[Opening Information provided section]
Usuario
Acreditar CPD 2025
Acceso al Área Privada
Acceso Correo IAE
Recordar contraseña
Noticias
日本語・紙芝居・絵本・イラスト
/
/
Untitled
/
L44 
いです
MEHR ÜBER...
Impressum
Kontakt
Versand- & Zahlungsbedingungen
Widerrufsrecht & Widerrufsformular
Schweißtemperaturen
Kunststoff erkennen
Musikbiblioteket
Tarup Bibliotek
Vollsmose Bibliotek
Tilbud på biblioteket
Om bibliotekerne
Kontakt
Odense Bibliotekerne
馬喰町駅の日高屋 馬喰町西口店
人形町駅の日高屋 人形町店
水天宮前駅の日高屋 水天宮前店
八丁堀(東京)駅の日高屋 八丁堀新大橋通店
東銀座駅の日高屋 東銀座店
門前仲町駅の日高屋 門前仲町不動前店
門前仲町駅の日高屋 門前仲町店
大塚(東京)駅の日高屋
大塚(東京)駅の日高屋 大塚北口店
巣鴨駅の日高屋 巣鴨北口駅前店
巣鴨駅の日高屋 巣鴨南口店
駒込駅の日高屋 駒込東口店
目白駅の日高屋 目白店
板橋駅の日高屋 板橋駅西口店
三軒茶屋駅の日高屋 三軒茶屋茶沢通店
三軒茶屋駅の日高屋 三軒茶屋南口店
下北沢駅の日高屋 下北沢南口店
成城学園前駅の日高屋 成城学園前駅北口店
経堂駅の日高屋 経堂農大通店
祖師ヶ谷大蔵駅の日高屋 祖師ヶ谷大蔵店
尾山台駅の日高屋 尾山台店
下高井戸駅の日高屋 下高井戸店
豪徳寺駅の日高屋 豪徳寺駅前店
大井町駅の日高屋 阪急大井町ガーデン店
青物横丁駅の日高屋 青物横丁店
[Closing Information provided section]
[Opening Information provided section]
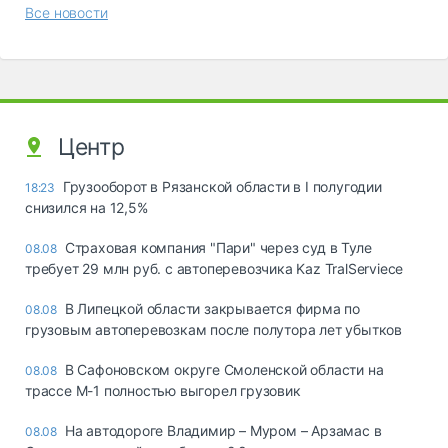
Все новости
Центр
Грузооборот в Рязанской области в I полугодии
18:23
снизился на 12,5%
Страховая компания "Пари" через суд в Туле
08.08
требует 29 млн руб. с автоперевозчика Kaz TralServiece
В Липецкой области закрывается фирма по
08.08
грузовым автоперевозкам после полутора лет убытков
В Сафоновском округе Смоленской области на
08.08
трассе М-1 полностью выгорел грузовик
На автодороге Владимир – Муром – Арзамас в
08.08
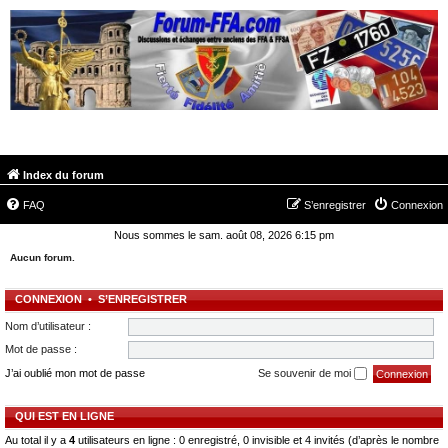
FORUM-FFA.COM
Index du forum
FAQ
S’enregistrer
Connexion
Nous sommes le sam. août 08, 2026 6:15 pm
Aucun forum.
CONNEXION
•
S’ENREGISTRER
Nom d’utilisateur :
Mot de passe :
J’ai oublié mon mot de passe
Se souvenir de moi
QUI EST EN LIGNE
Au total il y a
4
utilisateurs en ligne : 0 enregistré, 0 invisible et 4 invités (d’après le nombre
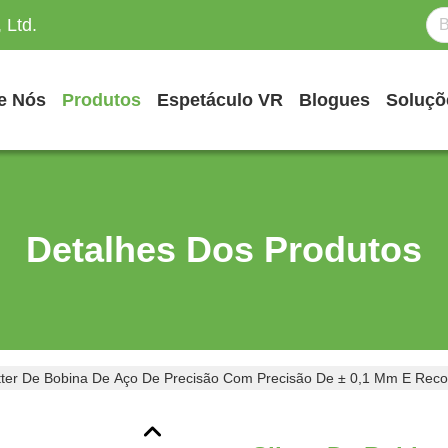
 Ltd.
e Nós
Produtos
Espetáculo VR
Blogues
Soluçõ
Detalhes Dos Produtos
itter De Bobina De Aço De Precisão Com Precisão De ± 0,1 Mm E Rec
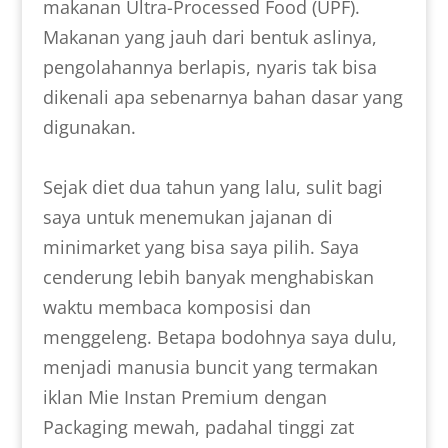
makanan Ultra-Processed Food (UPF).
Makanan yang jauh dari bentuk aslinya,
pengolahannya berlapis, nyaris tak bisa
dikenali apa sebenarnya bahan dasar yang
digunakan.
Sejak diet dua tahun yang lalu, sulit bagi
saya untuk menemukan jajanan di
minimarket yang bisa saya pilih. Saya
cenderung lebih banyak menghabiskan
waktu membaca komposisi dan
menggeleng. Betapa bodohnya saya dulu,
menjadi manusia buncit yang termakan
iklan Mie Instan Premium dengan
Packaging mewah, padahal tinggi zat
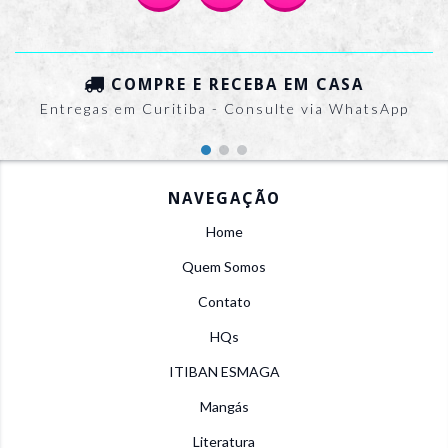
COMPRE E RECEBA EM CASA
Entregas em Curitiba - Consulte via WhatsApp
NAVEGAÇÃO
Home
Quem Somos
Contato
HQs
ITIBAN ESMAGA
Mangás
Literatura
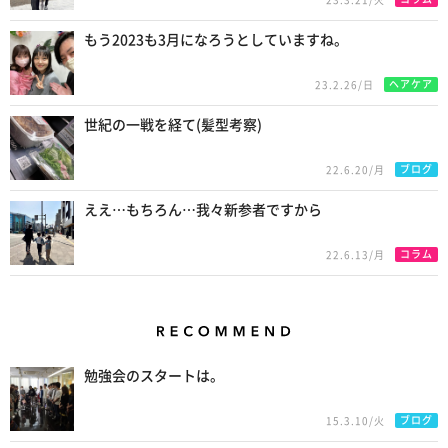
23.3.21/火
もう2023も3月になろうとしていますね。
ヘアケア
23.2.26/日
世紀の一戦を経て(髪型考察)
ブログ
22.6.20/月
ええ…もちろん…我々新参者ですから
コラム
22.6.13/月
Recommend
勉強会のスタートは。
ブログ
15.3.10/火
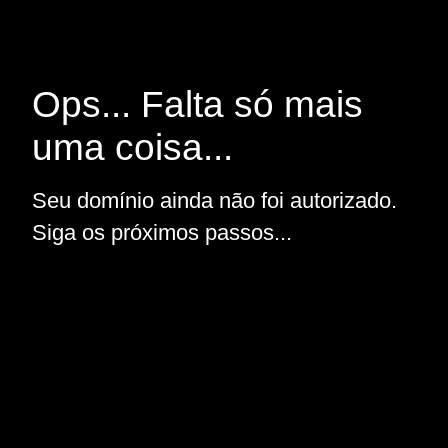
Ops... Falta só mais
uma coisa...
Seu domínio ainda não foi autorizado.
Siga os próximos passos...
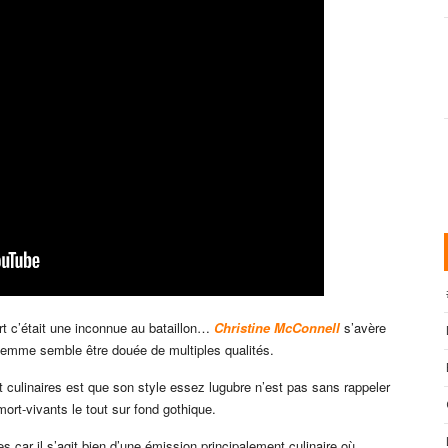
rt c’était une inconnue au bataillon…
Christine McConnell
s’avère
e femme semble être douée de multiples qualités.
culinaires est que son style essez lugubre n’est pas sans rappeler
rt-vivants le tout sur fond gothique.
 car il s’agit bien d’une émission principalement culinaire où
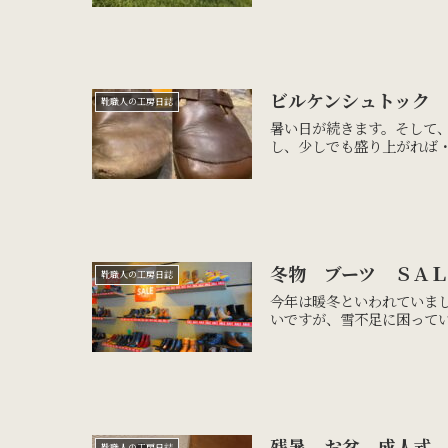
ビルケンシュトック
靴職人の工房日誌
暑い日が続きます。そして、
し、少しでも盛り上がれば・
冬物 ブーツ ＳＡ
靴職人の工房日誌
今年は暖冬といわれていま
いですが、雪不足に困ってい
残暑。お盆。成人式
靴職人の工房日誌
[Closing Information provided section]
Work to complete
Pull out each line of the listing that holds the string "門前仲町駅の日高屋".

Exercise answer
門前仲町駅の日高屋 門前仲町不動前店
門前仲町駅の日高屋 門前仲町店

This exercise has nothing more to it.